Hal ini diungkap oleh Manajemen Komunikasi Bandung Zoological Garden, Sulhan Syafi'i. Menurutnya kebijakan pengurangan jatah pangan ini tetap sesuai dengan Standar Kesejahteraan Hewan (Animal Walfare).
"Untuk makanan hewan satwa kita bisa bertahan dari pertengahan April kemarin," ujar Sulhan, Senin (27/4). "Sampai empat bulan ke depan."
Menurut manajemen, dibutuhkan setidaknya Rp 300 juta untuk makanan per bulan. Pasalnya hewan-hewan karnivora seperti kucing besar (harimau dan singa) cukup mahal karena memakan daging.
Saat ini organisasi Perhimpunan Kebun Binatang se-Indonesia (PKBSI) telah mengirimkan surat kepada Presiden Joko Widodo dan kementerian terkait. Harapannya ada bantuan kebutuhan makanan dari pemerintah pusat.
"Kemungkinan terburuknya dari sekian banyak rencana yaitu hewan-hewan herbivora seperti rusa akan dikasih ke harimau," ungkap Sulhan, dilansir dari Detik News. "Tapi itu rencana terburuknya, semoga saja tidak terjadi."
Selain makanan, pihak pengelola harus memastikan pula kebutuhan obat-obatan bagi hewan tersedia selama masa pandemi.

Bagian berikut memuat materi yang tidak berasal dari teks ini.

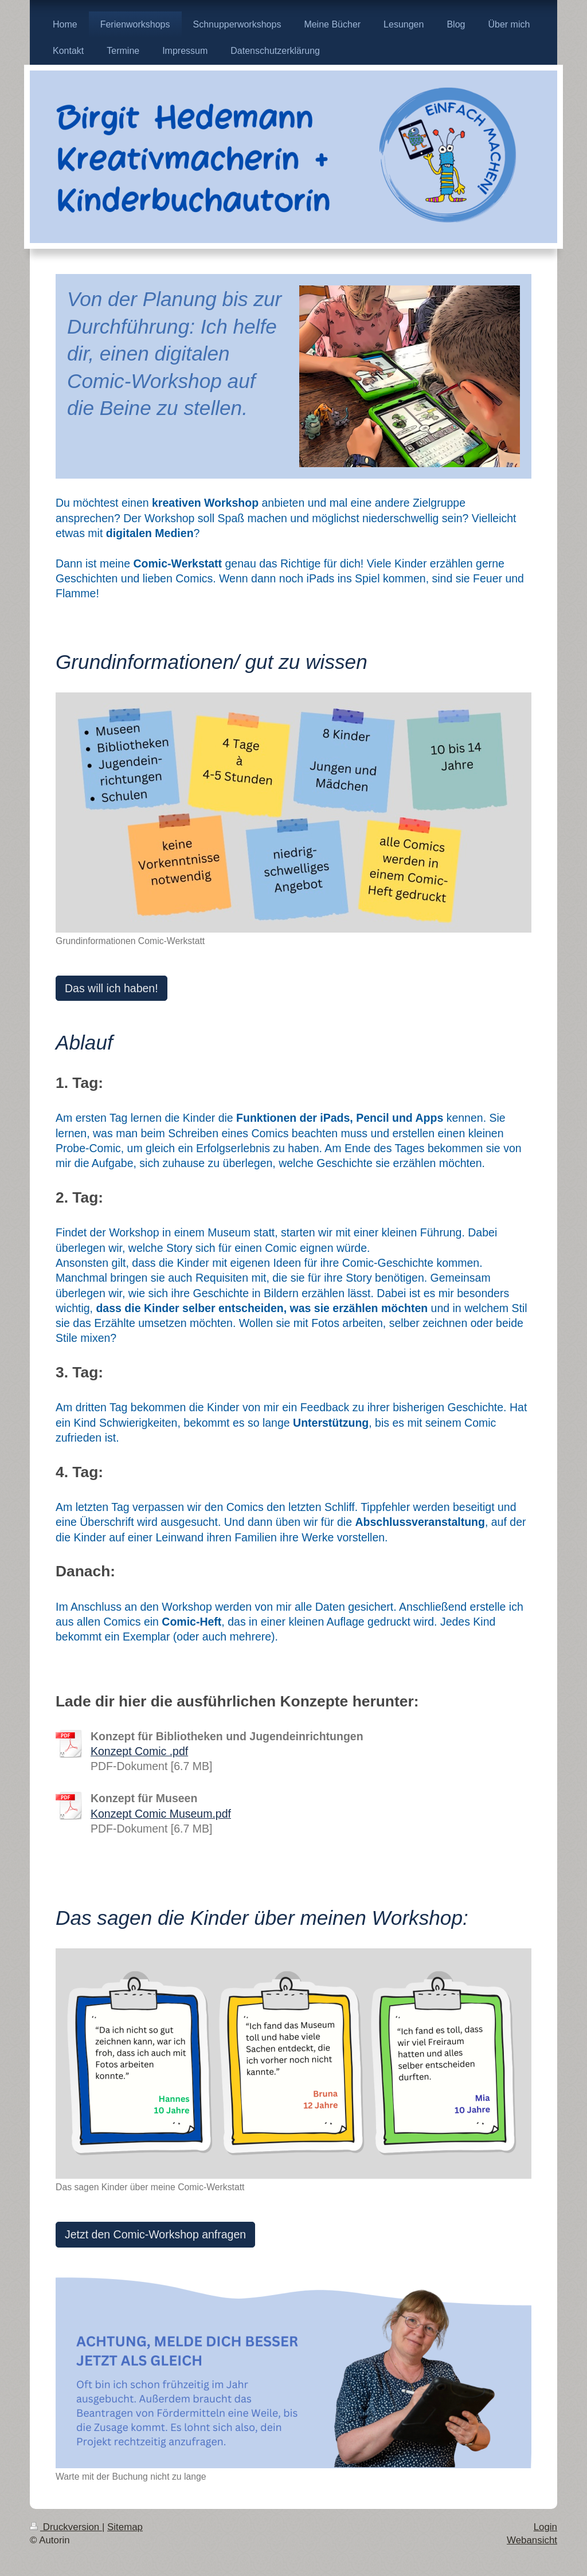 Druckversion (66, 2527)
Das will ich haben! (111, 988)
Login (545, 2527)
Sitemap (125, 2527)
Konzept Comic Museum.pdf (161, 1813)
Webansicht (532, 2540)
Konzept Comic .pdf (139, 1751)
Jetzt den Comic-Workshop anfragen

Namun ketika ditanya perihal tes Corona untuk satwa dan pekerja, pihak pengelola mengaku belum melakukan.
"Kita belum sampai tes hewan, biarkan dulu yang ada. Karena kan penularannya itu kalau di Amerika dari keeper-nya (penjaga)," katanya. "Kita juga menggunakan standar dari pemerintah jadi semoga tidak ada dan jangan sampai ada yang tertular."
Kondisi memprihatinkan ini juga terjadi di Taman Satwa Cikembulan, Garut, Jawa Barat. Saat ini taman satwa tersebut dalam kondisi darurat akibat pandemi COVID-19 dan efeknya ratusan hewan yang dimiliki terancam mati kelaparan.